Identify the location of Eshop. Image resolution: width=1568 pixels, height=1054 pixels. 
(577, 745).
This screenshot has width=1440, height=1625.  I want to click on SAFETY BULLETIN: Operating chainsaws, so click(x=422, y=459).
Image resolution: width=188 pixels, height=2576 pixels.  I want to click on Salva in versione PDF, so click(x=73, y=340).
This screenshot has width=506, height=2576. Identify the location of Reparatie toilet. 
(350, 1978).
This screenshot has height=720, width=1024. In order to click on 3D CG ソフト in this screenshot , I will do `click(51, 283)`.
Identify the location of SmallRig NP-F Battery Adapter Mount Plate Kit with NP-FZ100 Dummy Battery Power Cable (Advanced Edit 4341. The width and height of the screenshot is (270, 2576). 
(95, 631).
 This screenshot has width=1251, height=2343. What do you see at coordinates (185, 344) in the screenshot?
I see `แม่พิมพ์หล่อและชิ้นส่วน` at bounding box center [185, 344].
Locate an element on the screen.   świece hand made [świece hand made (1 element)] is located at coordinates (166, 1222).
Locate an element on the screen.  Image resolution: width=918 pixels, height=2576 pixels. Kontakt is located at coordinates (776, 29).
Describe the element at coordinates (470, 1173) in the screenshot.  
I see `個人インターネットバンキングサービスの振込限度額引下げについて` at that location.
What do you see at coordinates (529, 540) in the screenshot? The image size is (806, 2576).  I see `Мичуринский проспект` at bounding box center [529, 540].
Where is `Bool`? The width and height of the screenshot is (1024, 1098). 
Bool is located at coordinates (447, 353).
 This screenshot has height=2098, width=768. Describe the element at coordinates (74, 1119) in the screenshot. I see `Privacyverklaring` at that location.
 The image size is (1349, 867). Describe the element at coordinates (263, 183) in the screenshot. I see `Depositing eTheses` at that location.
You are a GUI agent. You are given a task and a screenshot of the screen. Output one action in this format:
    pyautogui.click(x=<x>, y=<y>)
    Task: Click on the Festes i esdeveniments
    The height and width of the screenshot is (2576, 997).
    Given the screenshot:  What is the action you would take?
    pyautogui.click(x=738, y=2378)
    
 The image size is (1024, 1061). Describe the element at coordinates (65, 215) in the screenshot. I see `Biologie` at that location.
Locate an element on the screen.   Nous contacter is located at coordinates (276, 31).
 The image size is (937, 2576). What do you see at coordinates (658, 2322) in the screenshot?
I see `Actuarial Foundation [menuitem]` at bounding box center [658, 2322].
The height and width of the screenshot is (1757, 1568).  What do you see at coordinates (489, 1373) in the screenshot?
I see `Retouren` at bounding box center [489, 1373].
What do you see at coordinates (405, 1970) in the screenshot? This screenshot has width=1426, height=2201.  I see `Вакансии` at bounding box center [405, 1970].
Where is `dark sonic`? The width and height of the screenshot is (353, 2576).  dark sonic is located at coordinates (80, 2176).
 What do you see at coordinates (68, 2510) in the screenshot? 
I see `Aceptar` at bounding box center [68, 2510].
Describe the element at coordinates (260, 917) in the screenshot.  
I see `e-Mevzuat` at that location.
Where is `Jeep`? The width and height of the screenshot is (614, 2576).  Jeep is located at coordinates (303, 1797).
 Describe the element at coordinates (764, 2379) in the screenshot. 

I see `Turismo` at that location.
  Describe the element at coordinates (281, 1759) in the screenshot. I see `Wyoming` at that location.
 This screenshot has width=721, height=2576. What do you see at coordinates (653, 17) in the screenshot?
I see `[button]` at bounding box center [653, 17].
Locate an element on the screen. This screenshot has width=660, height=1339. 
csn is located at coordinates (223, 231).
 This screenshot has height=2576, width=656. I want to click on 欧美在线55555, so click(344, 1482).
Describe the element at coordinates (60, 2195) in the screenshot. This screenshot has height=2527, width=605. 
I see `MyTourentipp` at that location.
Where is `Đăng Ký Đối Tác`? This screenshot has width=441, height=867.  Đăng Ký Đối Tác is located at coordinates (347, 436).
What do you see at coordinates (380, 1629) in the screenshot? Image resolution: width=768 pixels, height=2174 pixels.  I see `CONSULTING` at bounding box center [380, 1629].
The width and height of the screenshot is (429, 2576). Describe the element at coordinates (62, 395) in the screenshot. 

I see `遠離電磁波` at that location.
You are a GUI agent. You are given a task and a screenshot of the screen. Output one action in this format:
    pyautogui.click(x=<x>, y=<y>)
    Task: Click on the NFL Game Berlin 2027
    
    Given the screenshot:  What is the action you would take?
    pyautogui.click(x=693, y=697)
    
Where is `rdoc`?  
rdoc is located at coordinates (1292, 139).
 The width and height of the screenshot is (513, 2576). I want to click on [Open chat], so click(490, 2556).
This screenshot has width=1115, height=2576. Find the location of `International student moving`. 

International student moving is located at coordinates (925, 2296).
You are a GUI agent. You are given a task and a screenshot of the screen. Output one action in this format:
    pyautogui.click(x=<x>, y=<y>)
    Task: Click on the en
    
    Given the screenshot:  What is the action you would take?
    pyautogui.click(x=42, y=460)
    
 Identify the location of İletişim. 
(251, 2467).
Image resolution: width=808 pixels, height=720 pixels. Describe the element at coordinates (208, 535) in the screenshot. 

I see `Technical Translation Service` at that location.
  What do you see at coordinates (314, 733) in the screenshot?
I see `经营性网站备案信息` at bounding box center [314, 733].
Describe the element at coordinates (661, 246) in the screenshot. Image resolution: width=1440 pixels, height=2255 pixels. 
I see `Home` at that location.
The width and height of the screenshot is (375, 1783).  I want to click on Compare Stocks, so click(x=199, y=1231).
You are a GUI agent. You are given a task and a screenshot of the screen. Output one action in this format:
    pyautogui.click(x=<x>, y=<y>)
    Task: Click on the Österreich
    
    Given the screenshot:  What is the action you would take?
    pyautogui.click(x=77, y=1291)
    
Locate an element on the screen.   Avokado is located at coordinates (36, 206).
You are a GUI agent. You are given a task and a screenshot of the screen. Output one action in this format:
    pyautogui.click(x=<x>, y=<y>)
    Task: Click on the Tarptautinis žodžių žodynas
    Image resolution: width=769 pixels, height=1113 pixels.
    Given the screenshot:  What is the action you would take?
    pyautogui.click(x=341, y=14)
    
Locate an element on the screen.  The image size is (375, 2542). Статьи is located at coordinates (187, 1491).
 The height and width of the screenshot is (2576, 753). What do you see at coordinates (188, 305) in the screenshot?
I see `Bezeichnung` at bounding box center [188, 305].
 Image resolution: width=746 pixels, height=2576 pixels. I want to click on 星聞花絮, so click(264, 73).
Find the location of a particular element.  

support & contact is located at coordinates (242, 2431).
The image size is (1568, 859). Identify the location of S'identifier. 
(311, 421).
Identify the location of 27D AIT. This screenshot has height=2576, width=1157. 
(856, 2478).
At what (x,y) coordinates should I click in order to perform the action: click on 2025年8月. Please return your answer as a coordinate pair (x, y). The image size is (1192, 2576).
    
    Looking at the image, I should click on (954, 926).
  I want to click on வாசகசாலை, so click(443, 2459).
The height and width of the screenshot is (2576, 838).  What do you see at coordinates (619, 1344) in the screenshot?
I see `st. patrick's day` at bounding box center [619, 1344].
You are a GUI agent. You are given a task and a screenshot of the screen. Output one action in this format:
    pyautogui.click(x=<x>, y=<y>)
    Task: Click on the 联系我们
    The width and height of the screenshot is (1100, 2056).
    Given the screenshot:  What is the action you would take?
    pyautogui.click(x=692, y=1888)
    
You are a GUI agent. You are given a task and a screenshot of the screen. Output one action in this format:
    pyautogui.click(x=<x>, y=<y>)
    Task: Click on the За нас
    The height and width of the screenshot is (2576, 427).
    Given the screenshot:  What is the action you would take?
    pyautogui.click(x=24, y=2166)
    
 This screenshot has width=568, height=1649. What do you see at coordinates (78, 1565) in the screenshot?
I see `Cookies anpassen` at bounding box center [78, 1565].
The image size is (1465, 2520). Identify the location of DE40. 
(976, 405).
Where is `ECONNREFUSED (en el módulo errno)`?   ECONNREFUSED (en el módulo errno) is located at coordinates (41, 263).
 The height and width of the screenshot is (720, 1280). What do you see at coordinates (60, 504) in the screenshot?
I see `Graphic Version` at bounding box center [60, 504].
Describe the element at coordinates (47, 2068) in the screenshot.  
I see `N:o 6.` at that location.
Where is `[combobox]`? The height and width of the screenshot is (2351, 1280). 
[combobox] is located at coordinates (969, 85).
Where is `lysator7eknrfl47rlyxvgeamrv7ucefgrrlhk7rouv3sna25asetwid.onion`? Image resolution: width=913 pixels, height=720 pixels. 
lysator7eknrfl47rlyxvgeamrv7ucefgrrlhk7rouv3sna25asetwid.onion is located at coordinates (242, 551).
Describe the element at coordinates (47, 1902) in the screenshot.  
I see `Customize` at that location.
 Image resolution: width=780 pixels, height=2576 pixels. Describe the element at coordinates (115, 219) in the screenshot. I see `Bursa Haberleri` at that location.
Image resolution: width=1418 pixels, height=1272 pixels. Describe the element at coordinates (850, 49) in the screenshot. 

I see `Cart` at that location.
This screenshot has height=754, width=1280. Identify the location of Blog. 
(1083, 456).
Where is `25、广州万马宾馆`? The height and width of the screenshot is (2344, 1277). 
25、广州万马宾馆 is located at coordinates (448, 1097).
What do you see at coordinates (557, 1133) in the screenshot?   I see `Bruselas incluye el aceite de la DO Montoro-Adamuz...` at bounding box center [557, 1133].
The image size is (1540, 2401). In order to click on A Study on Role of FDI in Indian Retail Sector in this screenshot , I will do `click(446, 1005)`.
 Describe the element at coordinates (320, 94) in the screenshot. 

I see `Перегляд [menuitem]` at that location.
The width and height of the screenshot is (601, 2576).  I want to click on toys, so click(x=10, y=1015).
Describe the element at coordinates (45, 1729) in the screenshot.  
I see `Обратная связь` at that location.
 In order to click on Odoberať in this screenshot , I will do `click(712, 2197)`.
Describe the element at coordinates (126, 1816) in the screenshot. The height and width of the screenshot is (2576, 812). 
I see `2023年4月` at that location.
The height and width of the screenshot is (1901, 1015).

.....

## [WHAT TO DO]
Look above for the line holding "Task: Click on the Österreich" and the line holding "Image resolution: width=769". Retype both, and every line between them, word for word and nothing else.

## [TASK RESPONSE]
    Task: Click on the Österreich
    
    Given the screenshot:  What is the action you would take?
    pyautogui.click(x=77, y=1291)
    
Locate an element on the screen.   Avokado is located at coordinates (36, 206).
You are a GUI agent. You are given a task and a screenshot of the screen. Output one action in this format:
    pyautogui.click(x=<x>, y=<y>)
    Task: Click on the Tarptautinis žodžių žodynas
    Image resolution: width=769 pixels, height=1113 pixels.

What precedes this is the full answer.